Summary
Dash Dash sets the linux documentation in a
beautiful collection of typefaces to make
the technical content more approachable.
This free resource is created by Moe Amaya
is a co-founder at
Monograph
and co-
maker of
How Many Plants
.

────────────────────────────────────────

### WHAT IS REQUIRED
Everything above must be retyped. Keep each record exactly the same.

### SOLUTION FOR THIS PROBLEM
Summary
Dash Dash sets the linux documentation in a
beautiful collection of typefaces to make
the technical content more approachable.
This free resource is created by Moe Amaya
is a co-founder at
Monograph
and co-
maker of
How Many Plants
.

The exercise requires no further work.